Through the second half of the twentieth century, Studs Terkel hosted the legendary radio show “The Wax Museum,” presenting Chicago’s music fans with his inimitable take on music of all kinds, from classical, opera, and jazz to gospel, blues, folk, and rock. Featuring more than forty of Terkel’s conversations with some of the greatest musicians of the past century, And They All Sang is “a tribute to music’s universality and power” (Philadelphia Inquirer). Included here are fascinating conversations with Louis Armstrong, Leonard Bernstein, Big Bill Broonzy, Bob Dylan, Dizzy Gillespie, Mahalia Jackson, Janis Joplin, Rosa Raisa, Pete Seeger, and many others.

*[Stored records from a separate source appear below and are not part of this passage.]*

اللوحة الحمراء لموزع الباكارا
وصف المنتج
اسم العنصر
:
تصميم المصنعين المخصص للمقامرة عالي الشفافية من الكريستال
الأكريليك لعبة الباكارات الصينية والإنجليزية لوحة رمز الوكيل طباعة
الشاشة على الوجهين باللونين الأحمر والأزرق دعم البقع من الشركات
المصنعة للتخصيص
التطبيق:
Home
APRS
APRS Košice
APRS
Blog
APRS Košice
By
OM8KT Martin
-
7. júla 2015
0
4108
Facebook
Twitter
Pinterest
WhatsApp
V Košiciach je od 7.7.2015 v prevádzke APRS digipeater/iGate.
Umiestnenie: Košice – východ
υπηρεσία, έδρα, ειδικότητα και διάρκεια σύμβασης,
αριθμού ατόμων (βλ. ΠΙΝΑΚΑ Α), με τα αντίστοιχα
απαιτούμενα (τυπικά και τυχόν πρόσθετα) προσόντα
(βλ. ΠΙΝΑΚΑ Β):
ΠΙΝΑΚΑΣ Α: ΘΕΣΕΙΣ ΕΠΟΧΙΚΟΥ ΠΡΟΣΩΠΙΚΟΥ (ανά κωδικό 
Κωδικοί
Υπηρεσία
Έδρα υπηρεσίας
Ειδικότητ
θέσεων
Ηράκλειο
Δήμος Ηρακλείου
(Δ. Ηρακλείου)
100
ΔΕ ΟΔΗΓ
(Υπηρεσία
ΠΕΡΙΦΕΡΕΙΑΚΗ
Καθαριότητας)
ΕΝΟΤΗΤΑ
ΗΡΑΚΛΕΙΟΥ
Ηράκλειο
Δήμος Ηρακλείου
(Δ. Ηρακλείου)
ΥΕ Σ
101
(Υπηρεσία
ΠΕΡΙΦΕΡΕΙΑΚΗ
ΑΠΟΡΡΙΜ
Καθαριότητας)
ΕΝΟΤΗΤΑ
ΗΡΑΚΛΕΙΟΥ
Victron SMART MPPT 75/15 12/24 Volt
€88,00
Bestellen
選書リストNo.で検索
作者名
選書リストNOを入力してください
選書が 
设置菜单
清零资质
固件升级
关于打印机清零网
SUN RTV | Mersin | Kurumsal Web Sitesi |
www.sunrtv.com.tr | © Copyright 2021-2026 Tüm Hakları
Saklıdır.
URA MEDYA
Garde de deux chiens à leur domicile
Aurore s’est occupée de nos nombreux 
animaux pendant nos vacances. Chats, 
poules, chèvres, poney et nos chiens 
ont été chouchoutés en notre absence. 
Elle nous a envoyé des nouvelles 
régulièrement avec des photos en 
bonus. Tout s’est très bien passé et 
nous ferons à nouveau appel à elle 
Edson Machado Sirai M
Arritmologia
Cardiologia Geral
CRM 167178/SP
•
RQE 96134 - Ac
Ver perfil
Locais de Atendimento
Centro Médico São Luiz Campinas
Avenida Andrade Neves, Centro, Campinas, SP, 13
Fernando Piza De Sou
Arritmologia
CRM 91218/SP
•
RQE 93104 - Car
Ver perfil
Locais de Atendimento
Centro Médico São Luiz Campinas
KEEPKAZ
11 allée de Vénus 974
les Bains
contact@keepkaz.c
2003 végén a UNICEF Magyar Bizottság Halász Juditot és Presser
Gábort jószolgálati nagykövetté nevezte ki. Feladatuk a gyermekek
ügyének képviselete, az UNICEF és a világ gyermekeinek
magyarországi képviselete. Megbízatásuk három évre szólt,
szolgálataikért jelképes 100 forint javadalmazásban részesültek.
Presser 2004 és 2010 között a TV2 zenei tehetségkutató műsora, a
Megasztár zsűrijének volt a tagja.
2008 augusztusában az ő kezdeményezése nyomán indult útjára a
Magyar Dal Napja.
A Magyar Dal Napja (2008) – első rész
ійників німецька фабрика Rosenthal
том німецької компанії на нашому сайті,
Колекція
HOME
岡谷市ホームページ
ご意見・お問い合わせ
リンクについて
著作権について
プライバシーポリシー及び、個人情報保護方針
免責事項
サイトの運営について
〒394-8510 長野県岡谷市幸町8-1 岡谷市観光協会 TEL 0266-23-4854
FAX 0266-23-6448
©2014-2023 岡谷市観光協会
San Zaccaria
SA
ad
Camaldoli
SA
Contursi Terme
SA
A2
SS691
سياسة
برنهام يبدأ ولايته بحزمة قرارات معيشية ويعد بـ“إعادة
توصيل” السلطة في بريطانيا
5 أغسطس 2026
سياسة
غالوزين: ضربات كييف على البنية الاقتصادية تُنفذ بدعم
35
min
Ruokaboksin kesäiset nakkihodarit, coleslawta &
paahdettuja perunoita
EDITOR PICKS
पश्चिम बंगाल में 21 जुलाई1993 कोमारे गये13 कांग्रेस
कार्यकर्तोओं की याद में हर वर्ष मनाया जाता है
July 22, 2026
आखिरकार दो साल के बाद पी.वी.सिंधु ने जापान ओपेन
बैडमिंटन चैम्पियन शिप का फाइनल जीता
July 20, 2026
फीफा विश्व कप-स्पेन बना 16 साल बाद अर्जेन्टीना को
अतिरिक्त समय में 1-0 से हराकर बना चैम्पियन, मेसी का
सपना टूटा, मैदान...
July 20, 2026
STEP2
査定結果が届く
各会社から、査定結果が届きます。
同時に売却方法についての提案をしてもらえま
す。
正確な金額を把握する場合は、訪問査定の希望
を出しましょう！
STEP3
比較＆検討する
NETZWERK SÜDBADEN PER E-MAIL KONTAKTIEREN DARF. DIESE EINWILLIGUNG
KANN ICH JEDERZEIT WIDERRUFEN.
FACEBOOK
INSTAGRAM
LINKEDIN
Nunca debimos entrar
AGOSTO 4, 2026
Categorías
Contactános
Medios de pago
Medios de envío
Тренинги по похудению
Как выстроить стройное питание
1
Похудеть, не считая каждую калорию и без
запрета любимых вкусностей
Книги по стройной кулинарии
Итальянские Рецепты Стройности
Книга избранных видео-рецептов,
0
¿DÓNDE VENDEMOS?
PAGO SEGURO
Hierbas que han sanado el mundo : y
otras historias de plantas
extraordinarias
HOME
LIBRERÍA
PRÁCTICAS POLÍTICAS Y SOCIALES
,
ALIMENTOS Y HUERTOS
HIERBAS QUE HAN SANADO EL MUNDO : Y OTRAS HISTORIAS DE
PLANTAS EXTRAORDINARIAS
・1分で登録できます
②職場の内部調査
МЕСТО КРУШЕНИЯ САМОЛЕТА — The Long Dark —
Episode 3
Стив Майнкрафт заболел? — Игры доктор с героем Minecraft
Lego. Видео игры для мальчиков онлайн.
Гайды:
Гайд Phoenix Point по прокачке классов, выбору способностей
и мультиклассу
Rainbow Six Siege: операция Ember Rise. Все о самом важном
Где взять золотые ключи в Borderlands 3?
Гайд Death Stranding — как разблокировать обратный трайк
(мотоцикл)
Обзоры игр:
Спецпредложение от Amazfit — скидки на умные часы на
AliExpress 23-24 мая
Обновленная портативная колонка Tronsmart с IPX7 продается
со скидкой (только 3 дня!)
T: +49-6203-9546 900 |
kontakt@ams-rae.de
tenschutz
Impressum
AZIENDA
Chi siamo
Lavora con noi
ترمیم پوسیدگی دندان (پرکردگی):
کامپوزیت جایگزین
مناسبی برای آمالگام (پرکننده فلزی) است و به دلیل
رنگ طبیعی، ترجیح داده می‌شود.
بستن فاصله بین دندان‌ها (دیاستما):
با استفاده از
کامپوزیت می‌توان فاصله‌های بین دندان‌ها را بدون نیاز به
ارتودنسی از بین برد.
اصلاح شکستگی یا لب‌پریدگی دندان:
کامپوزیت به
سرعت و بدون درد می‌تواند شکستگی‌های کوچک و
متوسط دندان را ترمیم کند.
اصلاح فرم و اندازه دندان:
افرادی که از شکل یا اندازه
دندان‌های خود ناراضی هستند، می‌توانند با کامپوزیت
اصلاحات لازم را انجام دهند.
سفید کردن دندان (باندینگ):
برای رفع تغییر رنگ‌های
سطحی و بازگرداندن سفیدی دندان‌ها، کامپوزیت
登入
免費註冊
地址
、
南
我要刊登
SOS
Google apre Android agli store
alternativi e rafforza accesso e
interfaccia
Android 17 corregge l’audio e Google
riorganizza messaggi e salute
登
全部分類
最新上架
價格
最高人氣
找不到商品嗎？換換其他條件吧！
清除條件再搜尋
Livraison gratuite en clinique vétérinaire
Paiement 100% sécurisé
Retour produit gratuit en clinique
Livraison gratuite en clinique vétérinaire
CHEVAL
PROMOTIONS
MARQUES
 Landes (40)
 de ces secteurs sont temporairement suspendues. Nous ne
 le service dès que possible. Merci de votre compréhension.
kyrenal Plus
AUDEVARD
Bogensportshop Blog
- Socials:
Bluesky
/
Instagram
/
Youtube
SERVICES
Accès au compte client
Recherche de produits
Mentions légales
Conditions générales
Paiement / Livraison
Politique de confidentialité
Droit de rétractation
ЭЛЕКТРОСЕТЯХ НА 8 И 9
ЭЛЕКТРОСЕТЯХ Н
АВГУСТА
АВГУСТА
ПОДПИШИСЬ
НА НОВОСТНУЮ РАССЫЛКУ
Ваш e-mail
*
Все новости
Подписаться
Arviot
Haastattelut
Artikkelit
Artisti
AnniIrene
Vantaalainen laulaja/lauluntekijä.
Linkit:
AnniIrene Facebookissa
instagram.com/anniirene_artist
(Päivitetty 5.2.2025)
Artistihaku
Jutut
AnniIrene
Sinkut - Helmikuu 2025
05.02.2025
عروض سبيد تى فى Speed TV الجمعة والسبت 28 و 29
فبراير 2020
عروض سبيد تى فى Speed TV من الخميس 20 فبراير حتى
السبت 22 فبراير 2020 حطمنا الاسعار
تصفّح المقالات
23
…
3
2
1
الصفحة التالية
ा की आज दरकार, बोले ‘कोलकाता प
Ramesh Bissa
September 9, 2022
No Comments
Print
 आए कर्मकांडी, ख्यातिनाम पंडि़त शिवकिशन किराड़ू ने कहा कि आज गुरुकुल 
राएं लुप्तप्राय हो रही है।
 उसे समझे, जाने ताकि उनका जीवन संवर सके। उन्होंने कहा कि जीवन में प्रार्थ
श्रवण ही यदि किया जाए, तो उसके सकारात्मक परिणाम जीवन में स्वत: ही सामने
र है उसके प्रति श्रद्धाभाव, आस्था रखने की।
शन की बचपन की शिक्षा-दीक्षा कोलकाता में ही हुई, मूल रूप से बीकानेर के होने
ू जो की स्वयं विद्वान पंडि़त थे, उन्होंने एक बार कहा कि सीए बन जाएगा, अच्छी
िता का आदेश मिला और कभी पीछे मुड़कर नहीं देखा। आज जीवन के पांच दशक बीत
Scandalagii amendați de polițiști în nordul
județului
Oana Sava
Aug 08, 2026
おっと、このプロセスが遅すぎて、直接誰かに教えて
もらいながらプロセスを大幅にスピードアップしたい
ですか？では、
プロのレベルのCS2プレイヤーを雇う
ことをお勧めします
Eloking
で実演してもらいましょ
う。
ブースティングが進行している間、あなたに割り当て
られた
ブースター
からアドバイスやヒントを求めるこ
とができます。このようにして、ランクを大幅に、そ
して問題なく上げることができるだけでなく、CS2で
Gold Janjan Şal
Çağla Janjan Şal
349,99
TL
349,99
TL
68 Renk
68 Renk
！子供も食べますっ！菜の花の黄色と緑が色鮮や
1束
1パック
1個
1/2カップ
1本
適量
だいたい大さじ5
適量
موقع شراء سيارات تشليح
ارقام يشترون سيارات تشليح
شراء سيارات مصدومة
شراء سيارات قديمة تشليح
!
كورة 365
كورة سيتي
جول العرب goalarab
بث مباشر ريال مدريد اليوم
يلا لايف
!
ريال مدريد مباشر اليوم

As the esteemed music critic Anthony DeCurtis wrote in the Chicago Tribune, “the terms ‘interview’ or ‘oral history’ don’t begin to do justice to what Terkel achieves in these conversations, which are at once wildly ambitious and as casual as can be.” Whether discussing Enrico Caruso’s nervousness on stage with opera diva Edith Mason or the Beatles’ 1966 encounter in London with revered Indian sitar player Ravi Shankar, “Terkel’s singular gift for bringing his subjects to life in their own words should strike a chord with any music fan old enough to have replaced a worn-out record needle” (The New York Times).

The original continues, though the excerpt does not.